A blog about living in Aberdeen, New Jersey.

Monday, November 14, 2011

Beware the Power of Persuasion

Brace yourself. The energy companies are currently trying to convince us through a barrage of television ads that there's no danger to our water supply from fracking and tar sand pipelines. It's a not so subtle effort at persuasion. Don't be fooled. These people are not your friends.

A currently running Conoco Phillips ad, for example, shows a small group of college students telling their designated "emotional" friend how utterly safe it is to bring up natural gas from below the water table for our use. "I'm listening," the young woman says. One of the students suggests he plans to snag a job with an energy company when he grows up. Are you convinced? Based on what these 20 somethings are telling us, there's no chance of Conoco Phillips polluting our drinking water through fracking. And no chance that the muck they plan to force into the ground and back to the surface again will pollute our land when they store it in waste ponds for years. Who says so? The experts at the energy companies, of course. (Don't ask them about a recent coal ash spill into Lake Michigan, a spill caused by the collapse of a retaining wall holding a large quantity of coal ash being stored long term. Things like that don't happen.)

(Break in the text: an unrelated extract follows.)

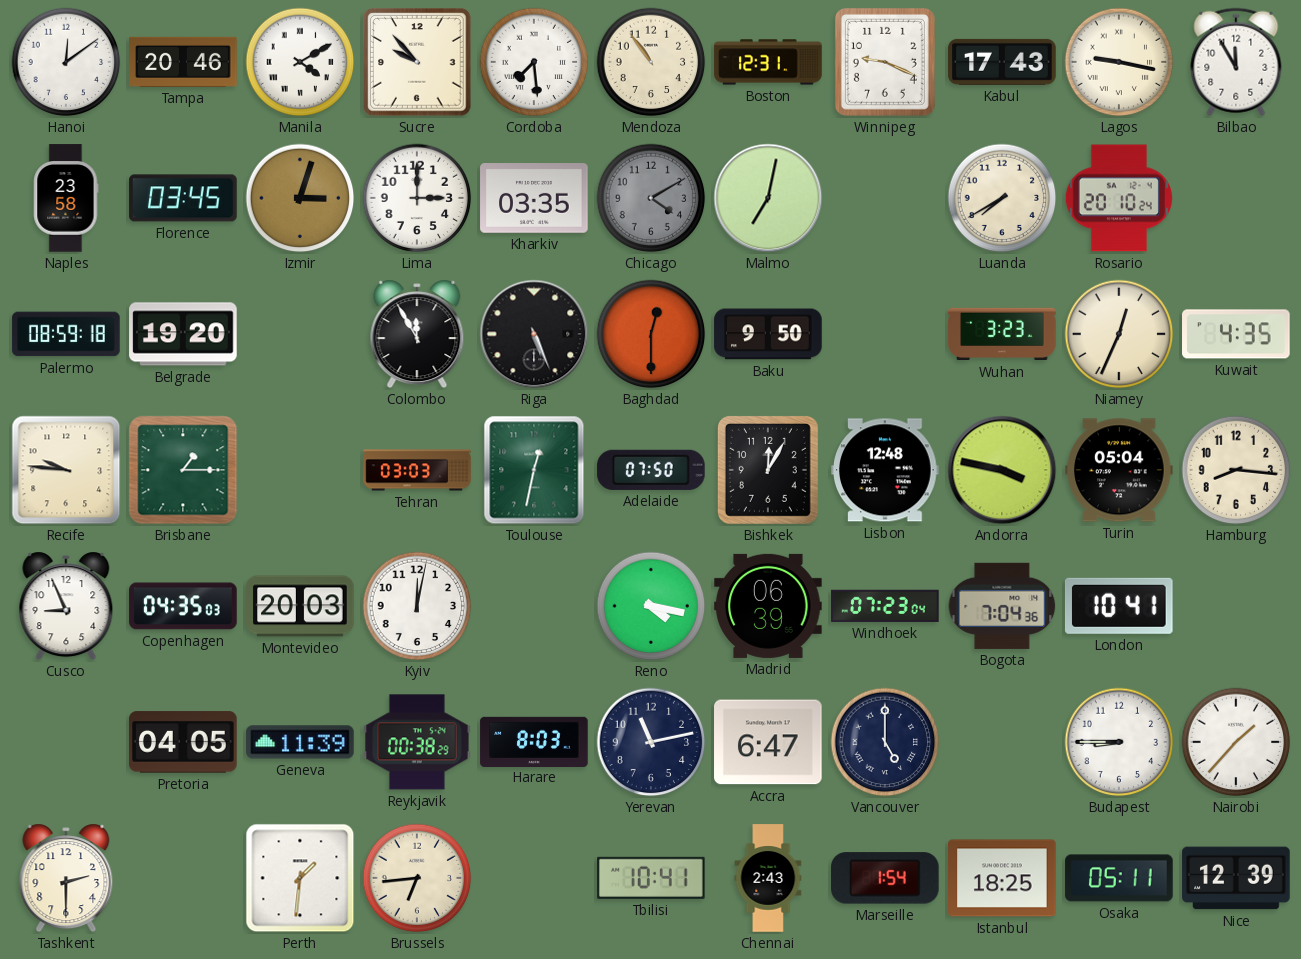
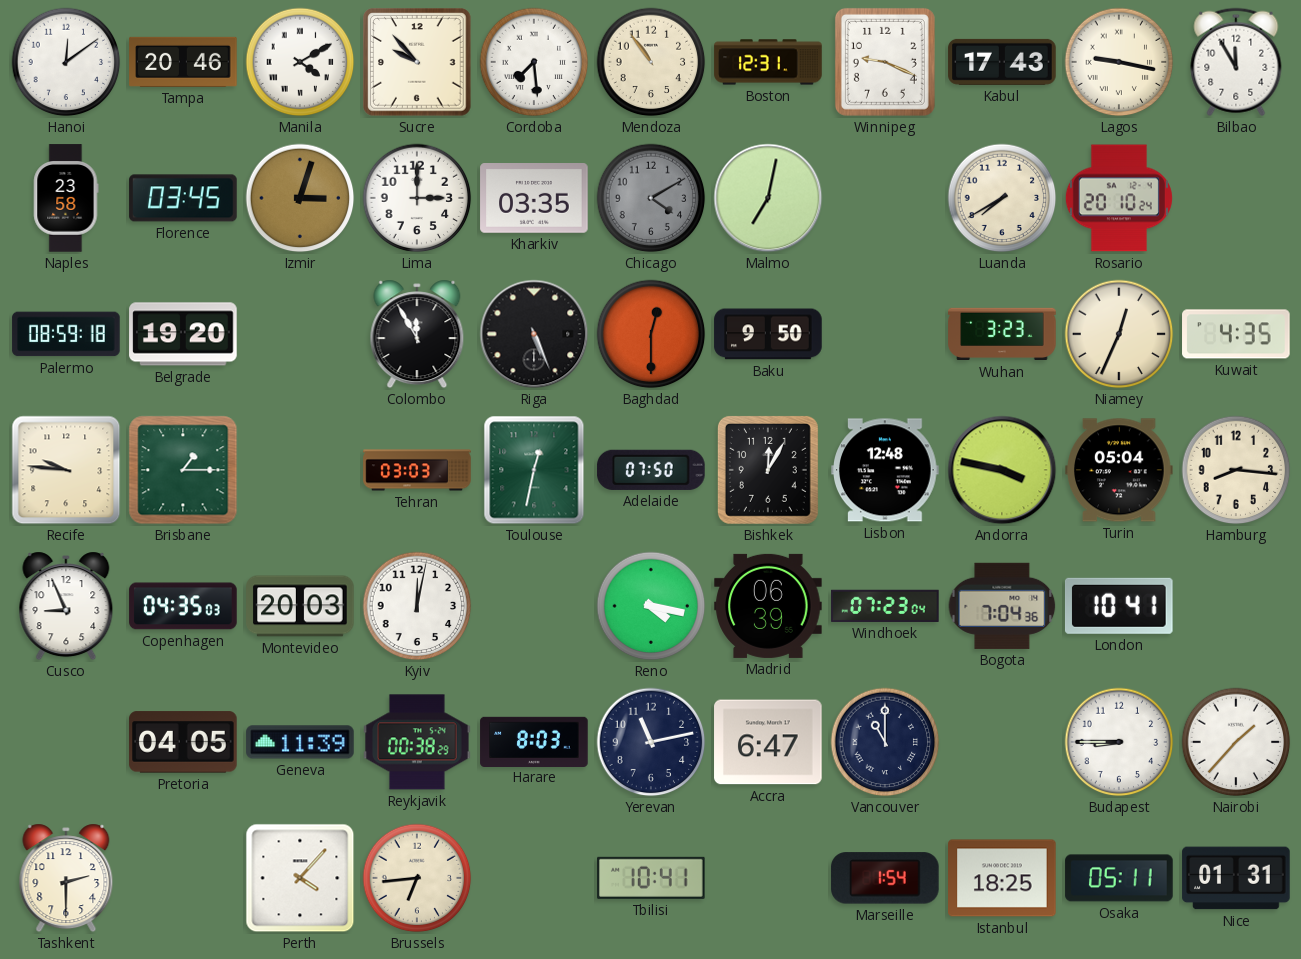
Vancouver: 5:00 -> 11:00
Perth: 1:31 -> 4:07
Chennai: 2:43 -> none
Nice: 12:39 -> 01:31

There's another ad making the rounds involving a rodeo. We're all being taken for a ride by the environmentalists, or so the story goes. Additional regulation of well-meaning energy companies will only cost jobs and raise energy costs. Cute little puffing bulls. They've gotta be telling the truth. AP must be lying when they say that inspectors stumbled upon a 30-foot crack in a nuclear containment building and other abnormalities at an Ohio nuclear power plant last week. Apparently they don't usually look in those spots, but they've got things well in hand. We're all safe. Really. Well, not really.

Just think back on our recent power outage. Remember how they lied to us about when the power would be restored. Remember that Pittsburgh power workers ended up having to come to fix our lines and restore power. We never saw a JCP&L vehicle in the area for a week.

JCP&L's own audits point to a lack of investment in trimming tree branches over its lines and replacement of old poles as significant reasons for why so many of us lost power in the October snow storm, according to an excellent article in NJ.com. In other words, cutbacks in routine maintenance saved money on their bottom line and the hell with us; more money for stockholders is all that matters to energy companies. Heaven help us all if that had been a pollution event. 

Corporations aren't people. You can't persuade me.